Routinen klingen oft nach festen Abläufen, Disziplin und Durchziehen.
Nach etwas, das man richtig machen muss.
Für mich ist das Gegenteil wahr.
Routinen sind keine starren Systeme.
Sie sind kleine Anker im Alltag – besonders an Tagen, an denen alles andere wackelt
Routinen müssen nicht perfekt sein, um zu helfen
Lange habe ich gedacht, ich brauche:
- feste Zeiten
- klare Pläne
- durchstrukturierte Tage
In der Realität hat mich das oft mehr unter Druck gesetzt als entlastet.
Heute funktionieren für mich kleine, flexible Routinen,
die sich anpassen dürfen – an Stimmung, Energie und Alltag.

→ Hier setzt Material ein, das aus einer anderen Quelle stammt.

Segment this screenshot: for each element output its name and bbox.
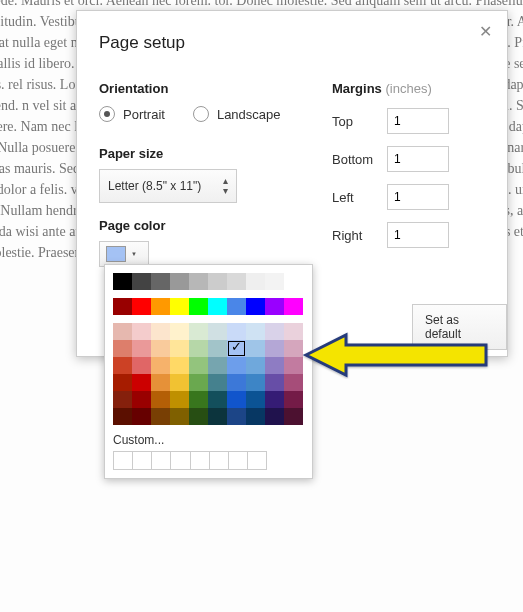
custom-slot[interactable]	[171, 452, 190, 469]
color-swatch[interactable]	[151, 298, 170, 315]
color-swatch[interactable]	[170, 323, 189, 340]
color-swatch[interactable]	[113, 340, 132, 357]
color-swatch[interactable]	[189, 340, 208, 357]
color-swatch[interactable]	[284, 357, 303, 374]
color-swatch[interactable]	[132, 391, 151, 408]
color-swatch[interactable]	[246, 340, 265, 357]
color-swatch[interactable]	[189, 391, 208, 408]
color-swatch[interactable]	[284, 340, 303, 357]
color-swatch[interactable]	[132, 298, 151, 315]
color-swatch[interactable]	[170, 357, 189, 374]
custom-slot[interactable]	[191, 452, 210, 469]
margin-top-input[interactable]	[387, 108, 449, 134]
color-swatch[interactable]	[265, 323, 284, 340]
color-swatch[interactable]	[246, 273, 265, 290]
color-swatch[interactable]	[208, 408, 227, 425]
custom-slot[interactable]	[114, 452, 133, 469]
color-swatch[interactable]	[246, 391, 265, 408]
color-swatch[interactable]	[170, 374, 189, 391]
color-swatch[interactable]	[113, 298, 132, 315]
paper-size-dropdown[interactable]: Letter (8.5" x 11") ▴▾	[99, 169, 237, 203]
color-swatch[interactable]	[284, 323, 303, 340]
margin-bottom-input[interactable]	[387, 146, 449, 172]
color-swatch[interactable]	[113, 273, 132, 290]
color-swatch[interactable]	[151, 323, 170, 340]
color-swatch[interactable]	[189, 298, 208, 315]
custom-label[interactable]: Custom...	[113, 433, 304, 447]
color-swatch[interactable]	[151, 340, 170, 357]
color-swatch[interactable]	[208, 298, 227, 315]
custom-slot[interactable]	[229, 452, 248, 469]
color-swatch[interactable]	[227, 357, 246, 374]
color-swatch[interactable]	[189, 374, 208, 391]
color-swatch[interactable]	[151, 374, 170, 391]
color-swatch[interactable]	[227, 408, 246, 425]
color-swatch[interactable]	[246, 408, 265, 425]
color-swatch[interactable]	[284, 374, 303, 391]
color-swatch[interactable]	[227, 273, 246, 290]
color-swatch[interactable]	[265, 273, 284, 290]
color-swatch[interactable]	[284, 391, 303, 408]
color-swatch[interactable]	[170, 391, 189, 408]
color-swatch[interactable]	[113, 408, 132, 425]
color-swatch[interactable]	[132, 323, 151, 340]
color-swatch[interactable]	[265, 298, 284, 315]
color-swatch[interactable]	[227, 391, 246, 408]
color-swatch[interactable]	[189, 357, 208, 374]
orientation-portrait[interactable]: Portrait	[99, 106, 165, 122]
color-swatch[interactable]	[227, 374, 246, 391]
color-swatch[interactable]	[151, 391, 170, 408]
color-swatch[interactable]	[132, 273, 151, 290]
color-swatch[interactable]	[284, 298, 303, 315]
set-default-button[interactable]: Set as default	[412, 304, 507, 350]
color-swatch[interactable]	[151, 408, 170, 425]
color-swatch[interactable]	[208, 273, 227, 290]
color-swatch[interactable]	[113, 391, 132, 408]
color-swatch[interactable]	[170, 340, 189, 357]
custom-slot[interactable]	[152, 452, 171, 469]
close-icon[interactable]: ✕	[473, 19, 497, 43]
color-swatch[interactable]	[132, 340, 151, 357]
color-swatch[interactable]	[284, 273, 303, 290]
color-swatch[interactable]	[246, 374, 265, 391]
caret-sort-icon: ▴▾	[223, 176, 228, 196]
color-swatch[interactable]	[208, 357, 227, 374]
color-swatch[interactable]	[170, 273, 189, 290]
color-swatch[interactable]	[208, 340, 227, 357]
color-swatch[interactable]	[208, 323, 227, 340]
color-swatch[interactable]	[265, 357, 284, 374]
color-swatch[interactable]	[208, 374, 227, 391]
color-swatch[interactable]	[265, 408, 284, 425]
color-swatch[interactable]	[113, 374, 132, 391]
custom-slot[interactable]	[248, 452, 266, 469]
color-swatch[interactable]	[132, 357, 151, 374]
color-swatch[interactable]	[227, 298, 246, 315]
margin-left-input[interactable]	[387, 184, 449, 210]
color-swatch[interactable]	[189, 273, 208, 290]
color-swatch[interactable]	[227, 323, 246, 340]
margin-right-input[interactable]	[387, 222, 449, 248]
color-swatch[interactable]	[151, 357, 170, 374]
color-swatch[interactable]	[208, 391, 227, 408]
color-swatch[interactable]	[189, 408, 208, 425]
custom-slot[interactable]	[210, 452, 229, 469]
orientation-landscape[interactable]: Landscape	[193, 106, 281, 122]
color-swatch[interactable]	[284, 408, 303, 425]
color-swatch[interactable]	[170, 298, 189, 315]
custom-slot[interactable]	[133, 452, 152, 469]
color-swatch[interactable]	[265, 340, 284, 357]
color-swatch[interactable]	[246, 357, 265, 374]
color-swatch[interactable]	[113, 357, 132, 374]
color-swatch[interactable]	[265, 391, 284, 408]
color-swatch[interactable]	[189, 323, 208, 340]
orientation-section: Orientation Portrait Landscape	[99, 81, 281, 122]
color-swatch[interactable]	[132, 374, 151, 391]
color-swatch[interactable]	[151, 273, 170, 290]
color-swatch[interactable]	[246, 323, 265, 340]
color-swatch[interactable]	[113, 323, 132, 340]
color-swatch[interactable]	[265, 374, 284, 391]
color-swatch[interactable]	[170, 408, 189, 425]
color-swatch[interactable]	[246, 298, 265, 315]
color-swatch[interactable]	[227, 340, 246, 357]
color-swatch[interactable]	[132, 408, 151, 425]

🌿 1. Den Tag nicht sofort bewerten
Ich habe aufgehört, den Tag morgens schon einzuordnen.
Kein:
- „Heute wird stressig“
- „Heute schaffe ich nichts“
Stattdessen:
Ich schaue, was heute möglich ist.
Diese kleine innere Haltung nimmt Druck –
und verhindert, dass ein Tag schon verloren wirkt, bevor er begonnen hat.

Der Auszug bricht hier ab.